Honestly I would avoid it simply because everything I have read says HP basically treats this drive as it doesn't exist when you need support, including when it dies. There are lots of other drives with the same controller, as mentioned before, around the same price that will have at least some level of decent support. I have the S11 pro and its been fine, even fits in my laptop with the heatsink on.
 
Honestly I would avoid it simply because everything I have read says HP basically treats this drive as it doesn't exist when you need support, including when it dies.
This is something I've heard a lot too. I'm giving the Sabrent 2TB Rocket a shot now, although I heard they lowered it's DRAM with a new controller. I'm hoping it is comparable, I'm not willing to deal with HPs lack of support.

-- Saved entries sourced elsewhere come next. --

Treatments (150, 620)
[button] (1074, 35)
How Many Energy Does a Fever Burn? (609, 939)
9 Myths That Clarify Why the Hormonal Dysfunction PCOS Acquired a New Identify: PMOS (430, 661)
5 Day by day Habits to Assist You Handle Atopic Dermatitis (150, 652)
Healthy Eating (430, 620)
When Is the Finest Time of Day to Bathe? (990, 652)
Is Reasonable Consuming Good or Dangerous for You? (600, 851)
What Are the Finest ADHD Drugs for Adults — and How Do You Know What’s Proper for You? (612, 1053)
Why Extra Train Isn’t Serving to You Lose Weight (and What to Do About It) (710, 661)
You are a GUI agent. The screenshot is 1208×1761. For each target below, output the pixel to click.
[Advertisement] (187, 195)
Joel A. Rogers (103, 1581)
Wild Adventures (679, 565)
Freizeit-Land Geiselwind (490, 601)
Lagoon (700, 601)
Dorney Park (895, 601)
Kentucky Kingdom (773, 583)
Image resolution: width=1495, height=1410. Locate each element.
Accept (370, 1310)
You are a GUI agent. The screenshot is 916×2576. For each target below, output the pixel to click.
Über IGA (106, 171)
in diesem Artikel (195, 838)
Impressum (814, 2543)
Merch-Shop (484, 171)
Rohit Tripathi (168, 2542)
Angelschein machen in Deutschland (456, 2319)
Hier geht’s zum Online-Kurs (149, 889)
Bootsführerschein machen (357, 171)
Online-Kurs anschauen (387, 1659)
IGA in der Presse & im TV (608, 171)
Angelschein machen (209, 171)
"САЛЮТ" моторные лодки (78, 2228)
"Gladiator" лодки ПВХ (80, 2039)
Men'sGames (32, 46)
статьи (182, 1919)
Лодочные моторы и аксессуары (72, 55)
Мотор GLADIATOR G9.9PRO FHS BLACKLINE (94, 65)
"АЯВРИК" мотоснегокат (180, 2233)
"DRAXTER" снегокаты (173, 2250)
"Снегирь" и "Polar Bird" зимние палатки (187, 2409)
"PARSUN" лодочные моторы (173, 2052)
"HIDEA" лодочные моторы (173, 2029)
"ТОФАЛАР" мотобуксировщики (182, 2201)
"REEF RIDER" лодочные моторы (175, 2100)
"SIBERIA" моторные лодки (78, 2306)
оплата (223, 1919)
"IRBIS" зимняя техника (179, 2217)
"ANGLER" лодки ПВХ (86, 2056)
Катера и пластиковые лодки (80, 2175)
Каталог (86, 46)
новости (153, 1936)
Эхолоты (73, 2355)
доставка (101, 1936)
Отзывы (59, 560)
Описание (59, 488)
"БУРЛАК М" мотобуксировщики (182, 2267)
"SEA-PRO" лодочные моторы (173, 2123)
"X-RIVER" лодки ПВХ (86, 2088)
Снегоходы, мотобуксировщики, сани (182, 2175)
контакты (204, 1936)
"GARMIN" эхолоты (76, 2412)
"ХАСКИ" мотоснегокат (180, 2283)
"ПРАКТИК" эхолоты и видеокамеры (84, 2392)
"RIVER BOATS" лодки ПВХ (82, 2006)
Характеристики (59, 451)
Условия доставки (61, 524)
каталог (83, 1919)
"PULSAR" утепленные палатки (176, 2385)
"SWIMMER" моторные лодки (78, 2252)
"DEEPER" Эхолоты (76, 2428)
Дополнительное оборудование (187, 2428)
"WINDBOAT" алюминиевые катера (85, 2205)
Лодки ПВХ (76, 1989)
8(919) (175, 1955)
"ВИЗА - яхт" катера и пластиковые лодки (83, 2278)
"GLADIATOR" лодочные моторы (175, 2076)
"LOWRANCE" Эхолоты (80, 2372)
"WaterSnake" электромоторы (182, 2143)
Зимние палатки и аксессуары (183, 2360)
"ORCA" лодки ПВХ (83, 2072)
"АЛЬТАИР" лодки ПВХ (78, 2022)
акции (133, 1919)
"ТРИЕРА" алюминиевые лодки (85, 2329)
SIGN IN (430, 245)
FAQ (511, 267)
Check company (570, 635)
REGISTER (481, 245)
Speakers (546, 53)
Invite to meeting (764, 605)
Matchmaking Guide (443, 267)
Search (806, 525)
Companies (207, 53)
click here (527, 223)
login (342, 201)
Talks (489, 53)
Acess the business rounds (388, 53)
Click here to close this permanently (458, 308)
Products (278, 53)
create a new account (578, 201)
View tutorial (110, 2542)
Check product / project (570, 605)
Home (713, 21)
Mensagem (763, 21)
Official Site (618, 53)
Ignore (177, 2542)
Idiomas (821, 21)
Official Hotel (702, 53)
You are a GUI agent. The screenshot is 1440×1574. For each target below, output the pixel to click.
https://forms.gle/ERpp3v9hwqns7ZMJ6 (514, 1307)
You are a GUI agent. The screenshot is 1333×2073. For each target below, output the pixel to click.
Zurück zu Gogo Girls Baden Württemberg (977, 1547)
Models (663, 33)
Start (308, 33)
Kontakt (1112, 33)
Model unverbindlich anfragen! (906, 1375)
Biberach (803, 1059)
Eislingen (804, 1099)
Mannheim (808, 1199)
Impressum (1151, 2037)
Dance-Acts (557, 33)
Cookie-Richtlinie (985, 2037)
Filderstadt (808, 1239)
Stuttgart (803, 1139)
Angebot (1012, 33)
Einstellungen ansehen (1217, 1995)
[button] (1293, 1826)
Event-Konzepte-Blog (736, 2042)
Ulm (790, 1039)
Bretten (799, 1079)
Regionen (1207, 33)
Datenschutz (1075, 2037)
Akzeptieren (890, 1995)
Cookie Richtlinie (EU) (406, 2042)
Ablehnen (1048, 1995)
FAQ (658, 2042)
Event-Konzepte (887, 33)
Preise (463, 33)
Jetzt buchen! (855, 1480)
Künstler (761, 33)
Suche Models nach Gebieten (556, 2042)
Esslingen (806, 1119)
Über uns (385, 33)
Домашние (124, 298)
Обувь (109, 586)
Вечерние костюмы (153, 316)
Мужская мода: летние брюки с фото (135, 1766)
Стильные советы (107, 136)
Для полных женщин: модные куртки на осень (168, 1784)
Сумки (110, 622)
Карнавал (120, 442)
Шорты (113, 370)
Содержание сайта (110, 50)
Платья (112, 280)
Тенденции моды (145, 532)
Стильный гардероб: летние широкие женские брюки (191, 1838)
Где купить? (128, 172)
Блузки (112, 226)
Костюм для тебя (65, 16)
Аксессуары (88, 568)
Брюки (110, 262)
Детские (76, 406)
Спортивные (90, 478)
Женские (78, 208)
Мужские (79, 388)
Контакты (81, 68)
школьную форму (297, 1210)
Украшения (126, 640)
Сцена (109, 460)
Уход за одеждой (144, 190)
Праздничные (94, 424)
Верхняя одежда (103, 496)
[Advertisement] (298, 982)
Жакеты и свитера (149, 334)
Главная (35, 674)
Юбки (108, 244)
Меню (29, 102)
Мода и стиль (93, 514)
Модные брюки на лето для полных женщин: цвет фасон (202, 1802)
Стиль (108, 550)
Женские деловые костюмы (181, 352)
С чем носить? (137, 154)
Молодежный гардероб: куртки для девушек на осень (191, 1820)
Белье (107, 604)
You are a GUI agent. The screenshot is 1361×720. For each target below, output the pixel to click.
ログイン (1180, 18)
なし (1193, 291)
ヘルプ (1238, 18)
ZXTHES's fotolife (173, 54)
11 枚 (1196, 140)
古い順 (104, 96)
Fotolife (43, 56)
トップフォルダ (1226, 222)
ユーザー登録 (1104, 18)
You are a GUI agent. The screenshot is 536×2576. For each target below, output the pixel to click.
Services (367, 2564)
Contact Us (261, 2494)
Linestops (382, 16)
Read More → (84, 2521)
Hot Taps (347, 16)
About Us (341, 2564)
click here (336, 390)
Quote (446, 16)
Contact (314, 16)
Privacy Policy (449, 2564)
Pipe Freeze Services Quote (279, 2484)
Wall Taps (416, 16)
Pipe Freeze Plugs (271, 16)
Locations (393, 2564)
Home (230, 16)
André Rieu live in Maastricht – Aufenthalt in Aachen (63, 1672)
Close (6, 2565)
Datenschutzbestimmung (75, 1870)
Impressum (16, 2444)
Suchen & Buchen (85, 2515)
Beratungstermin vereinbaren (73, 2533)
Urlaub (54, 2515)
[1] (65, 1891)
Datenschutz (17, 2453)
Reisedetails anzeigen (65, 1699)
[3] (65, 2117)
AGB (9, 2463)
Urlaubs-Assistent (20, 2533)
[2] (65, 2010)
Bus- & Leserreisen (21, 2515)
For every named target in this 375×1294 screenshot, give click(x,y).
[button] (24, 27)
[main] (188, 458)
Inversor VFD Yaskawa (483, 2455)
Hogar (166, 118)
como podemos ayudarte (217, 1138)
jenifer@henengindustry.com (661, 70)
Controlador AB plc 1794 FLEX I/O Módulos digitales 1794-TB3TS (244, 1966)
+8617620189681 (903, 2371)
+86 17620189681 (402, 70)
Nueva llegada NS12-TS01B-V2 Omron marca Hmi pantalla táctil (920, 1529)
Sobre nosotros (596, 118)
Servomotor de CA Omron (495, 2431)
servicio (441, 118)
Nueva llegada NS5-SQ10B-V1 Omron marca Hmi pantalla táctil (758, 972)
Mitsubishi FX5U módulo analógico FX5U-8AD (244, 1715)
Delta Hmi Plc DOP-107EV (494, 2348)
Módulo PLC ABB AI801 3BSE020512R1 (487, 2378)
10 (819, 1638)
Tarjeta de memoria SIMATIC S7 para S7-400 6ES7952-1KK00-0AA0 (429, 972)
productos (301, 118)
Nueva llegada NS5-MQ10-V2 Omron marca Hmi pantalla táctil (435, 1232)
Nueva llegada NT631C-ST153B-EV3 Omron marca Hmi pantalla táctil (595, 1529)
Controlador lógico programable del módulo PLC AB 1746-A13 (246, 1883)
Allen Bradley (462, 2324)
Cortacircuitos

A year or so ago I did setup a triple raid 0 array with 1TB EX920s for a friend, and they are still going strong. Storage capacity, speed, and bragging rights were his goals and the drives were priced affordably. We used an MSI z270 Titanium for the triple raid, each drive got a heatsink, overall it looks beautiful.
 
Support would be handled by something like Multipointe for the HP drives, but the ADATA drives (same hardware) are also options.